On 9/6/06, Brianna Laugher brianna.laugher@gmail.com wrote:
On 06/09/06, Anthony wikilegal@inbox.org wrote:
Why?
This is answered on the Talk page.
The talk page suggests that anything restricted by trademark law is non-free. That would mean that pretty much every page about any product in any language Wikipedia is non-free, as the pages invariably mention the product name.
I'd say that's moved out of the realm of reasonableness.
Also to resolve the uneasy situation of especially German copyright law, which appears to consider many designs "PD-ineligible" which other countries would not. We have had many repetitive arguments about this issue and a clear policy statement should cut a lot of them down.
Are you sure this would resolve that situation? Are all of these designs registered trademarks?

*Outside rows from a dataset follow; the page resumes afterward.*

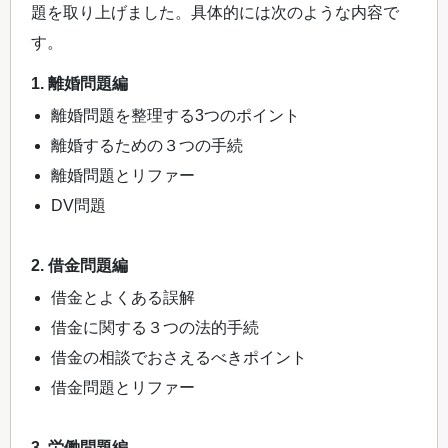
題を取り上げました。具体的には次のような内容で
す。
1. 離婚問題編
離婚問題を整理する3つのポイント
離婚するための３つの手続
離婚問題とリファー
DV問題
2. 借金問題編
借金とよくある誤解
借金に関する３つの法的手続
借金の相談でおさえるべきポイント
借金問題とリファー
3. 労働問題編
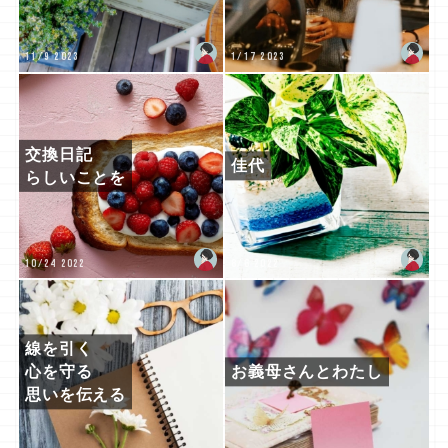
11/9 2023
1/17 2023
交換日記
佳代
らしいことを
10/24 2022
8/6 2022
線を引く
心を守る
お義母さんとわたし
思いを伝える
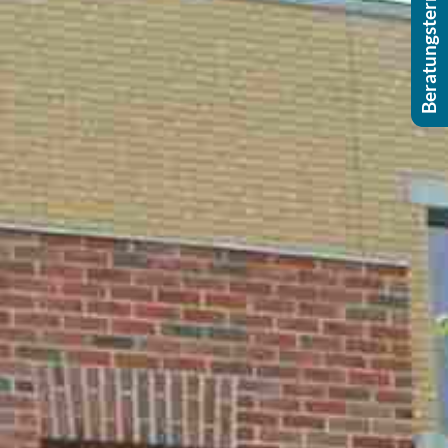
Beratungstermin buchen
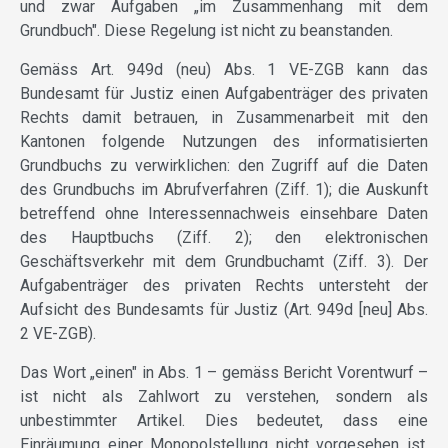
und zwar Aufgaben „im Zusammenhang mit dem
Grundbuch". Diese Regelung ist nicht zu beanstanden.
Gemäss Art. 949d (neu) Abs. 1 VE-ZGB kann das
Bundesamt für Justiz einen Aufgabenträger des privaten
Rechts damit betrauen, in Zusammenarbeit mit den
Kantonen folgende Nutzungen des informatisierten
Grundbuchs zu verwirklichen: den Zugriff auf die Daten
des Grundbuchs im Abrufverfahren (Ziff. 1); die Auskunft
betreffend ohne Interessennachweis einsehbare Daten
des Hauptbuchs (Ziff. 2); den elektronischen
Geschäftsverkehr mit dem Grundbuchamt (Ziff. 3). Der
Aufgabenträger des privaten Rechts untersteht der
Aufsicht des Bundesamts für Justiz (Art. 949d [neu] Abs.
2 VE-ZGB).
Das Wort „einen" in Abs. 1 – gemäss Bericht Vorentwurf –
ist nicht als Zahlwort zu verstehen, sondern als
unbestimmter Artikel. Dies bedeutet, dass eine
Einräumung einer Monopolstellung nicht vorgesehen ist.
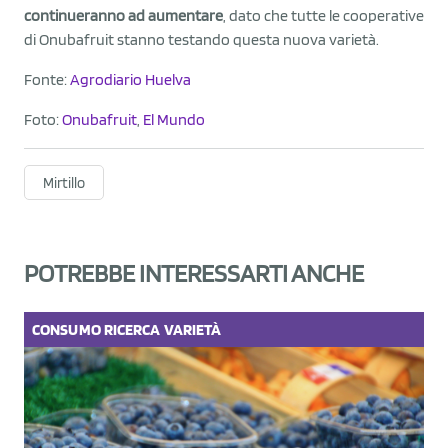
continueranno ad aumentare
, dato che tutte le cooperative
di Onubafruit stanno testando questa nuova varietà.
Fonte:
Agrodiario Huelva
Foto:
Onubafruit
,
El Mundo
Mirtillo
POTREBBE INTERESSARTI ANCHE
CONSUMO
RICERCA
VARIETÀ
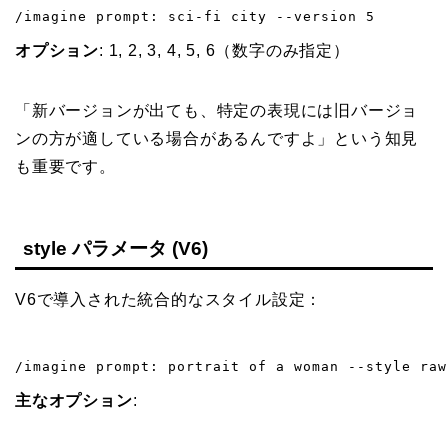
/imagine prompt: sci-fi city --version 5
オプション
: 1, 2, 3, 4, 5, 6（数字のみ指定）
「新バージョンが出ても、特定の表現には旧バージョ
ンの方が適している場合があるんですよ」という知見
も重要です。
style パラメータ (V6)
V6で導入された統合的なスタイル設定：
/imagine prompt: portrait of a woman --style raw
主なオプション
:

Commons is global, and I don't think an image should be ineligible for commons simply because it is public domain in a single country. But that's just my opinion. If things are decided the opposite way I still don't see the big deal.
Lest this sound terribly anti-dewiki, it's not about trying to catch them out. It's about making our policies more in line with our ultimate aim, to provide freely usable media. If we're doling out trademarks, *regardless of their copyright status* we're not really achieving that.
I disagree strongly with that statement. Even if you restrict it severely to just registered trademarks, I still don't agree.
By this line of thinking do you also want to exclude all images of living people from the commons, because images of people are not completely free to use in any context. Just as you can't use someone else's trademark to sell a product, you can't use their photograph either. And some jurisdictions even extend this right to publicity after death. So we couldn't even keep pictures of some dead people on commons.
I suppose this is a slippery slope argument, but slippery slope arguments are pretty easy to defeat. Just explain why trademarked images are less free than images of living people, or modify your proposal to exclude images of living people from commons too.
And if your proposal, with that modification, is accepted, then I propose we start a Wikipedia Commons (note the "p") to put images which can be freely used in an encyclopedia, even if they can't be used on a bottle of dish detergent.